Comments (6)
Hi Madhu,
I am not sure I understand your use case. Could you elaborate more what you'd like to do?
Best regards,
Lorenzo
from icarus.
Hi,
Let me explain to you a bit clear about our use case. we are writing a research paper on content popularity prediction and fog caching in IoT devices. We came across a research paper comparing 4 different algorithms(LRU etc) existing in Icarus already comparing their approach with the simulation with Icarus software. Our research paper is comparing our approach(here we use a deep neural network for content popularity prediction) with existing algorithms.
For this, we either need to simulate the environment or we need to generate data with some request rate, popularity range, etc which is done by Icarus as simulation. We in general don't know how to create such a dataset.

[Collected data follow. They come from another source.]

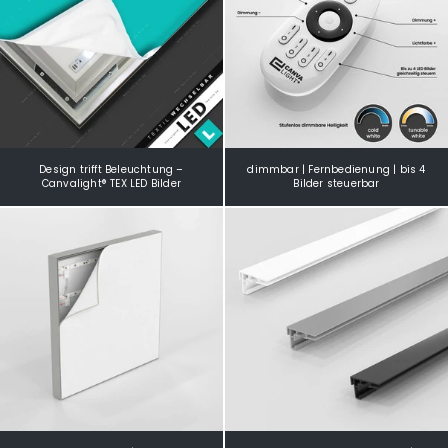
Design trifft Beleuchtung –
dimmbar | Fernbedienung | bis 4
Canvalight® TEX LED Bilder
Bilder steuerbar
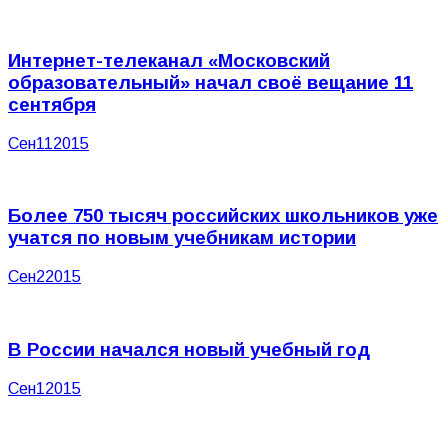
Интернет-телеканал «Московский
образовательный» начал своё вещание 11
сентября
Сен
11
2015
Более 750 тысяч российских школьников уже
учатся по новым учебникам истории
Сен
2
2015
В России начался новый учебный год
Сен
1
2015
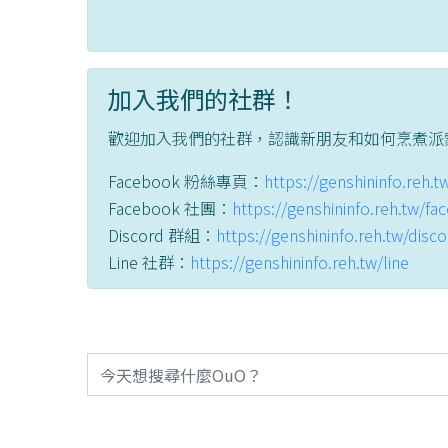
加入我們的社群！
歡迎加入我們的社群，認識新朋友和如何烹煮派
Facebook 粉絲專頁：
https://genshininfo.reh.
Facebook 社團：
https://genshininfo.reh.tw/f
Discord 群組：
https://genshininfo.reh.tw/disc
Line 社群：
https://genshininfo.reh.tw/line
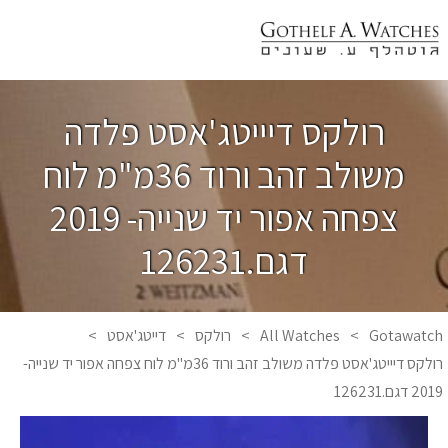
רולקס דיייטג'אסט פלדה
משולב זהב ורוד 36מ"מ לוח
צפחה אפור יד שנייה- 2019
דגם.126231
Gotawatch
>
All Watches
>
רולקס
>
דייטג'אסט
>
רולקס דיייטג'אסט פלדה משולב זהב ורוד 36מ"מ לוח צפחה אפור יד שנייה-
2019 דגם.126231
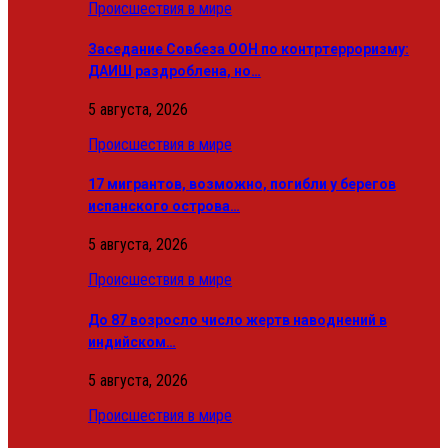
Происшествия в мире
Заседание Совбеза ООН по контртерроризму:
ДАИШ раздроблена, но…
5 августа, 2026
Происшествия в мире
17 мигрантов, возможно, погибли у берегов
испанского острова…
5 августа, 2026
Происшествия в мире
До 87 возросло число жертв наводнений в
индийском…
5 августа, 2026
Происшествия в мире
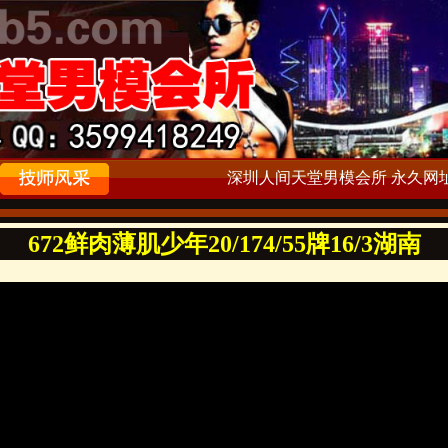
深圳人间天堂男模会所 永久网址：ww
672鲜肉薄肌少年20/174/55牌16/3湖南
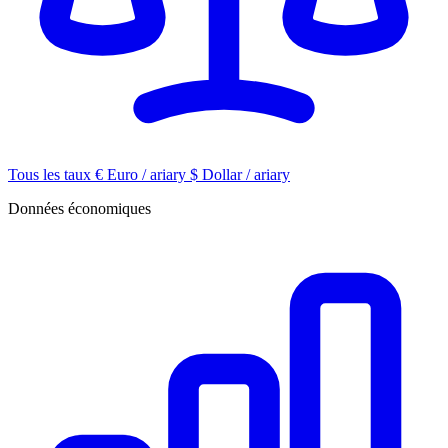
Tous les taux
€
Euro / ariary
$
Dollar / ariary
Données économiques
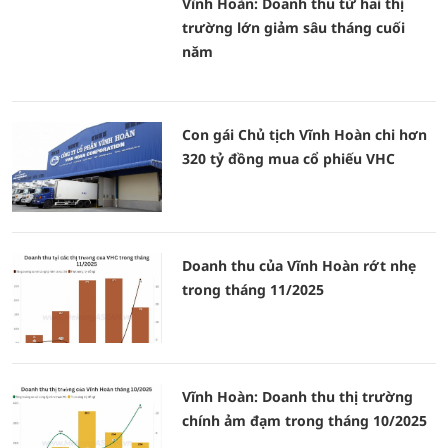
Vĩnh Hoàn: Doanh thu từ hai thị
trường lớn giảm sâu tháng cuối
năm
Con gái Chủ tịch Vĩnh Hoàn chi hơn
320 tỷ đồng mua cổ phiếu VHC
Doanh thu của Vĩnh Hoàn rớt nhẹ
trong tháng 11/2025
Vĩnh Hoàn: Doanh thu thị trường
chính ảm đạm trong tháng 10/2025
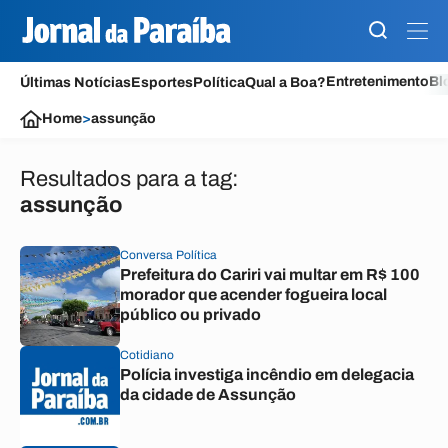
Entretenimento
Bl
Últimas Notícias
Esportes
Política
Qual a Boa?
Home
>
assunção
Resultados para a tag:
assunção
Conversa Política
Prefeitura do Cariri vai multar em R$ 100
morador que acender fogueira local
público ou privado
Cotidiano
Polícia investiga incêndio em delegacia
da cidade de Assunção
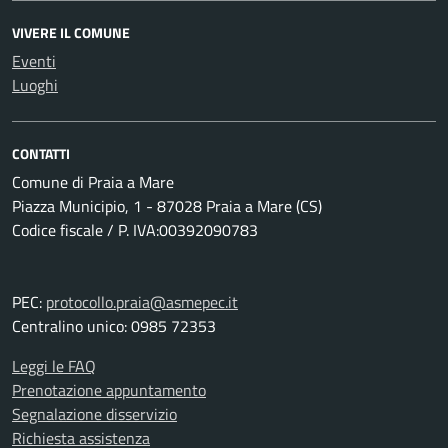
VIVERE IL COMUNE
Eventi
Luoghi
CONTATTI
Comune di Praia a Mare
Piazza Municipio, 1 - 87028 Praia a Mare (CS)
Codice fiscale / P. IVA:00392090783
PEC:
protocollo.praia@asmepec.it
Centralino unico: 0985 72353
Leggi le FAQ
Prenotazione appuntamento
Segnalazione disservizio
Richiesta assistenza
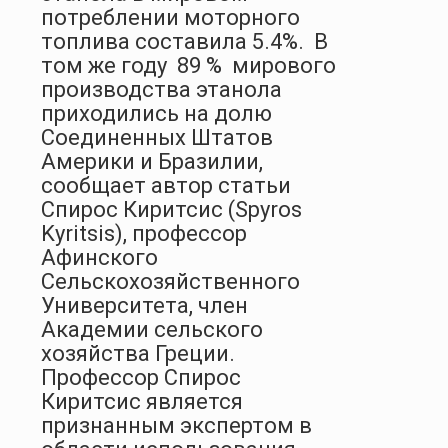
потреблении моторного
топлива составила 5.4%. В
том же году 89 % мирового
производства этанола
приходились на долю
Соединенных Штатов
Америки и Бразилии,
сообщает автор статьи
Спирос Киритсис (Spyros
Kyritsis), профессор
Афинского
Сельскохозяйственного
Университета, член
Академии сельского
хозяйства Греции.
Профессор Спирос
Киритсис является
признанным экспертом в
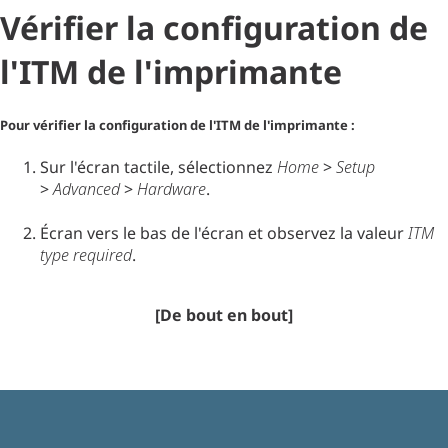
Vérifier la configuration de
l'ITM de l'imprimante
Pour vérifier la configuration de l'ITM de l'imprimante :
Sur l'écran tactile, sélectionnez
Home
>
Setup
>
Advanced
>
Hardware
.
Écran vers le bas de l'écran et observez la valeur
ITM
type required
.
[De bout en bout]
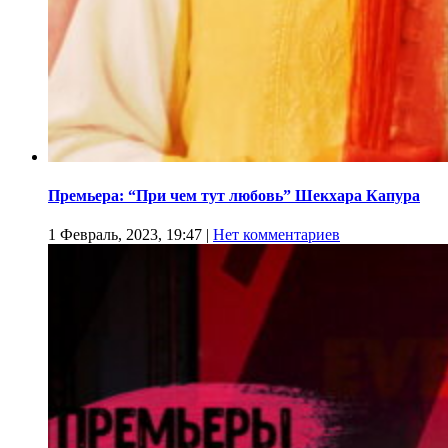
Премьера: “При чем тут любовь” Шекхара Капура
1 Февраль, 2023, 19:47
|
Нет комментариев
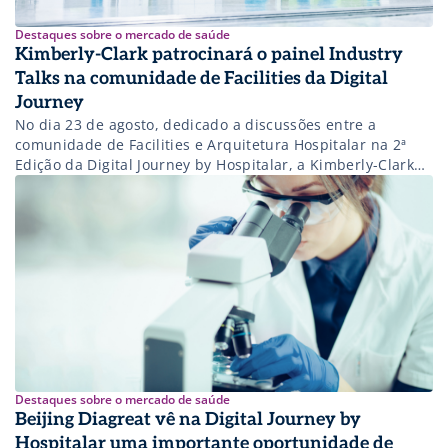
Destaques sobre o mercado de saúde
Kimberly-Clark patrocinará o painel Industry
Talks na comunidade de Facilities da Digital
Journey
No dia 23 de agosto, dedicado a discussões entre a
comunidade de Facilities e Arquitetura Hospitalar na 2ª
Edição da Digital Journey by Hospitalar, a Kimberly-Clark
patrocinará o painel Industry Talks, que acontece às
17h35, com o tema Desafios & tendências no setor da
saúde: a Kimberly-Clark Professional como o seu aliado. A
Kimberly-Clark é […]
Destaques sobre o mercado de saúde
Beijing Diagreat vê na Digital Journey by
Hospitalar uma importante oportunidade de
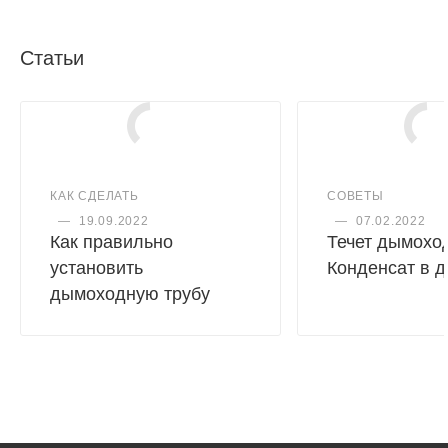
Статьи
КАК СДЕЛАТЬ
СОВЕТЫ
—
19.09.2022
—
07.02.2022
Как правильно
Течет дымоход
установить
Конденсат в 
дымоходную трубу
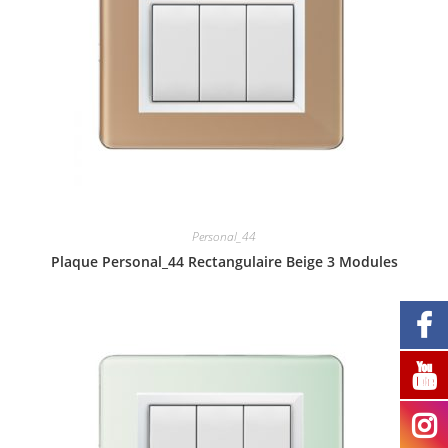
Personal_44
Plaque Personal_44 Rectangulaire Beige 3 Modules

So my question is- is there any way to save the data generated with the help of Icarus simulation i.e the requests, popularity, and other parameters which are generated through some mathematical distributions, such that we will use our deep learning approach to predict the popular content through the parameters/dataset provided.
from icarus.
Hi Madhu, if I understand correctly you want to run simulations and produce a dataset with the log of all requests that were issued during the simulation that then you want to use to train your neural network. Am I correct?
The answer is yes, but you will need to do some implementation work. When you create a configuration for simulation you can specify what data collectors to use. Here is the list of all data collectors currently implemented: https://github.com/icarus-sim/icarus/blob/master/icarus/execution/collectors.py. You would need to implement a new collector that logs all requests and configure your simulation to use that new collector.
from icarus.
Yeah, I am asking the data simulation because I observed that icarus is mostly supporting general(custom as well) algorthms but not deep neural networks for content popularity prediction. So I want to extract the simulation and use it for DNN predictions and then compare against the extising algorithms.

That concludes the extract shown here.